½ cup mimosa (75 g)
1/3 cup sweet cornmeal (45 g)
¼ cup sugar (50 g)
1 pinch of salt
¾ cup whole milk (190 ml)
2 tablespoons of Soya Corn Oil (30 ml)
1 egg (50 g)
½ teaspoon fennel seeds
1 teaspoon baking powder (6 g)
In a saucepan, add the cornmeal, flour, sugar, salt, milk and oil and mix well with a whisk until smooth.
Bring to a boil over medium heat, stirring constantly. When it comes to the boil, lumps will form: at this point, keep mixing for about 12 minutes, until it becomes a uniform mass and peels off the bottom of the pan.
Transfer to a baking dish.
Transfer to a bowl and leave to cool. With the help of a spatula, mix in the egg and fennel, and finally add the baking powder. The dough will be denser than cake dough, but very creamy.

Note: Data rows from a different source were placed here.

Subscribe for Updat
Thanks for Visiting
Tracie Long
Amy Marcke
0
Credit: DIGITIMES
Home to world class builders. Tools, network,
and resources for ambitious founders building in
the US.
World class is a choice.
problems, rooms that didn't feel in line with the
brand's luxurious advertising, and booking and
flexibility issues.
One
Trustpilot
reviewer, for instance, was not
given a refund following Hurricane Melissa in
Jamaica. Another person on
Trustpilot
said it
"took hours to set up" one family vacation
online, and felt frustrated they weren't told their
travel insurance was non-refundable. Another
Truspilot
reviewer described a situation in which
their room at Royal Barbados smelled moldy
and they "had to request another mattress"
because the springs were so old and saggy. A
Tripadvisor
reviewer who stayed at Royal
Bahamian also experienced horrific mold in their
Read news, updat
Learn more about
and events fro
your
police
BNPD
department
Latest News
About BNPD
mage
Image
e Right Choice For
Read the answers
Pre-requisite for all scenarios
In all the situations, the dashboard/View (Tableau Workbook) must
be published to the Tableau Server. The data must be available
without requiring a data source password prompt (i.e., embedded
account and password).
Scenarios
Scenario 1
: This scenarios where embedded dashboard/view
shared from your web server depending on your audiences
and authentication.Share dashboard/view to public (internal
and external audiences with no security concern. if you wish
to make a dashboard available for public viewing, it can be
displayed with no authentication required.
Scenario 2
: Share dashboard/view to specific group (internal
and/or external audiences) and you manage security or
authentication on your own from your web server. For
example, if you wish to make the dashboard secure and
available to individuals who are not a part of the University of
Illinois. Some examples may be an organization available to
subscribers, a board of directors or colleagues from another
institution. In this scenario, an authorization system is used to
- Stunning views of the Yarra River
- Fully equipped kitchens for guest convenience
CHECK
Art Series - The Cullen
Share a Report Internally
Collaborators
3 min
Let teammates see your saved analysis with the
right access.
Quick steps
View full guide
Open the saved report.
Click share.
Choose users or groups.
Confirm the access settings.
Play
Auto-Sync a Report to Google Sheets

To shape, use two spoons or put a little cornmeal in a coffee cup, pour in a dessert spoonful of the dough, sprinkle the surface and sides with more cornmeal and gently move the cup in circles, rolling out the dough.
Spread the dough on a baking sheet.
Spread the broinhas on a baking sheet sprinkled with cornmeal and bake in a preheated oven at 160 °C for 35 to 40 minutes, until golden brown and dry.